The title of this post is shamelessly borrowed from the Rust book: “Fearless Concurrency”. As that suggests, today’s topic is concurrency in Rust.

Fork-Join Parallelism

Suppose we have a function that processes multiple files:

fn process_files(filenames: Vec<String>) -> io::Result<()> {
    for document in filenames {
        let text = load(&document)?;
        let results = process(text);
        save(&document, results)?;
    }
    Ok(())
}

It loops over files and, for each one, runs load → process → save.

Visually, the sequential execution looks like this:

Since each file is independent, it’s natural to think about processing them in parallel, one file per thread:

This pattern is called fork-join parallelism:

fork: start new threads.
join: wait for them all to finish.

It has some nice properties:

Simple to implement.
No shared state; no locks or other synchronization primitives needed.
Easy to debug; if each thread is self‑contained, behavior is deterministic.

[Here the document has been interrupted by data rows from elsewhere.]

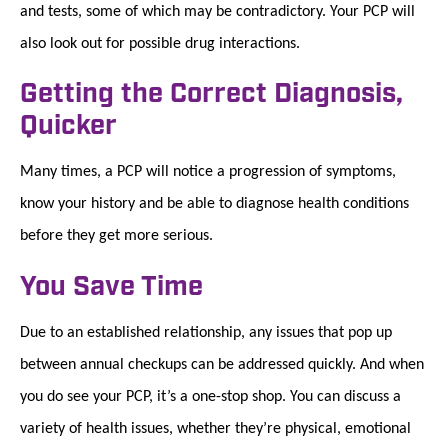
and tests, some of which may be contradictory. Your PCP will
also look out for possible drug interactions.
Getting the Correct Diagnosis,
Quicker
Many times, a PCP will notice a progression of symptoms,
know your history and be able to diagnose health conditions
before they get more serious.
You Save Time
Due to an established relationship, any issues that pop up
between annual checkups can be addressed quickly. And when
you do see your PCP, it’s a one-stop shop. You can discuss a
variety of health issues, whether they’re physical, emotional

Of course, this assumes that the overall task can be broken into mostly independent pieces, as with our file example.

`spawn` and `join`

Here’s how we might rewrite the example using fork‑join parallelism:

use std::{thread, io};

fn process_files_in_parallel(filenames: Vec<String>) -> io::Result<()> {
    let worklists = split_vec_into_chunks(filenames, 8);

    let mut thread_handles = vec![];
    for worklist in worklists {
        thread_handles.push(
            thread::spawn(move || process_files(worklist))
        );
    }

    for handle in thread_handles {
        handle.join().unwrap()?;
    }

    Ok(())
}

Compared to the original, we now use spawn and join.

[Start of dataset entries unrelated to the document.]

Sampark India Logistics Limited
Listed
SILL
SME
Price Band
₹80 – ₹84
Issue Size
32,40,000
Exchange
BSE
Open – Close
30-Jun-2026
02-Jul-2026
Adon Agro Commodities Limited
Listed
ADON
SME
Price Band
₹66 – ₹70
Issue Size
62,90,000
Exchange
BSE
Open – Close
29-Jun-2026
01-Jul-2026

First, spawn. Its full signature is:

pub fn spawn<F, T>(f: F) -> JoinHandle<T>
where
    F: FnOnce() -> T,
    F: Send + 'static,
    T: Send + 'static,

spawn takes a closure or function and starts a new OS thread to run it. The closure must be FnOnce, Send, and 'static. The return value is a JoinHandle<T>, and calling join waits for the thread to finish and returns the closure’s result.

Example:

use std::thread;

thread::spawn(|| {
    println!("hello from a child thread");
});

Next, join:

impl<T> JoinHandle<T> {
    pub fn join(self) -> Result<T>
}

join returns a Result<T>; if the thread panicked, you get Err. In our example we use unwrap()? to both surface panics and propagate io::Result errors. One key point: in Rust, a panic in one thread does not bring down the entire process. Panics are isolated to their threads, making threaded code more robust.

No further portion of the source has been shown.